Cristóbal Rojas, pintor venezolano, nació en Cúa, Miranda, el 15 de diciembre de 1857, hijo del médico Cristóbal Rojas. Transcurrió su infancia durante la Guerra Federal (1859-1863), recibió de su abuelo paterno las primeras enseñanzas y el estímulo para el dibujo. Pierde a su padre a los 13 años y trabaja para contribuir con el sustento familiar. De manera autodidacta Cristóbal se entrega a la pintura en sus ratos libres.

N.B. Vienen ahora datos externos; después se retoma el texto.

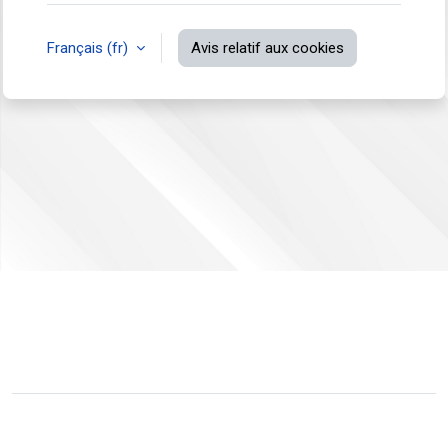
Français ‎(fr)‎
Avis relatif aux cookies
Non connecté.
Résumé de conservation de données
Passer au thème standard
Fourni par
Moodle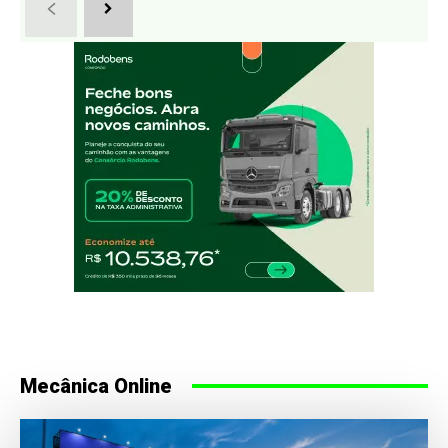
Mecânica Online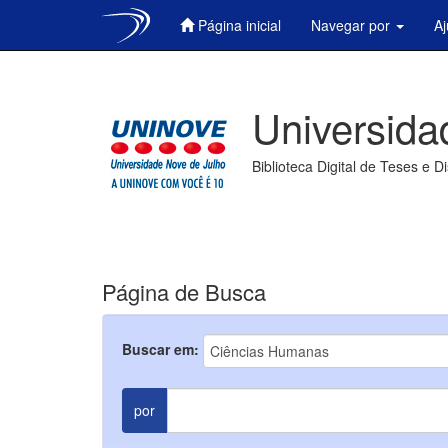
Página inicial
Navegar por
A
Skip
navigation
Universida
Biblioteca Digital de Teses e D
Página de Busca
Buscar em:
por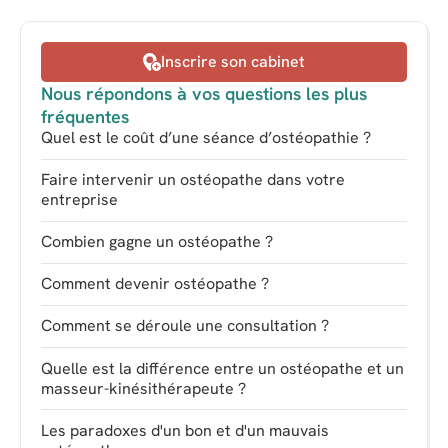
Inscrire son cabinet
Nous répondons à vos questions les plus
fréquentes
Quel est le coût d’une séance d’ostéopathie ?
Faire intervenir un ostéopathe dans votre
entreprise
Combien gagne un ostéopathe ?
Comment devenir ostéopathe ?
Comment se déroule une consultation ?
Quelle est la différence entre un ostéopathe et un
masseur-kinésithérapeute ?
Les paradoxes d'un bon et d'un mauvais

En 1876 se produce un desolador terremoto, la familia Rojas queda en la miseria y decide irse a la capital. En Caracas trabaja y asiste a la Academia de Dibujo y Pintura. En 1881 realiza sus primeros lienzos, “Ruinas de Cúa” y “Ruinas del templo de la Merced”, y conoce al pintor Antonio Herrera Toro quien lo contrata como ayudante en la Catedral de Caracas y la Iglesia Metropolitana, logrando mayor soltura, dinamismo y un uso más amplio del color.
Participa en el Salón del Centenario de Bolívar (1883) con “La muerte de Girardot en Bárbula”, obtiene la medalla de plata, la compra del cuadro por el Estado y una beca para París. Estudia en la Academia Julian con Jean-Paul Laurens, comparte su estudio con Arturo Michelena, asiste asiduamente al Louvre y dedica gran esfuerzo a obras que destinará al Salón Oficial. Su obra se enmarca en el costumbrismo venezolano y el realismo, tal como se aprecia en “La miseria” (1886), obra que logra un reconocimiento, “El plazo vencido” (1887), “La primera y última comunión” (1888) y “El bautizo” (1889). A partir de aquí deja atrás los claroscuros y amplía la paleta cromática (“Dante y Beatriz”, 1889).
Aún enfermo sigue pintando, pero al empeorar y ya sin la pensión, regresa a Caracas en agosto de 1890 con “El purgatorio”, encargo del Cabildo Eclesiástico, falleciendo el 8 de noviembre.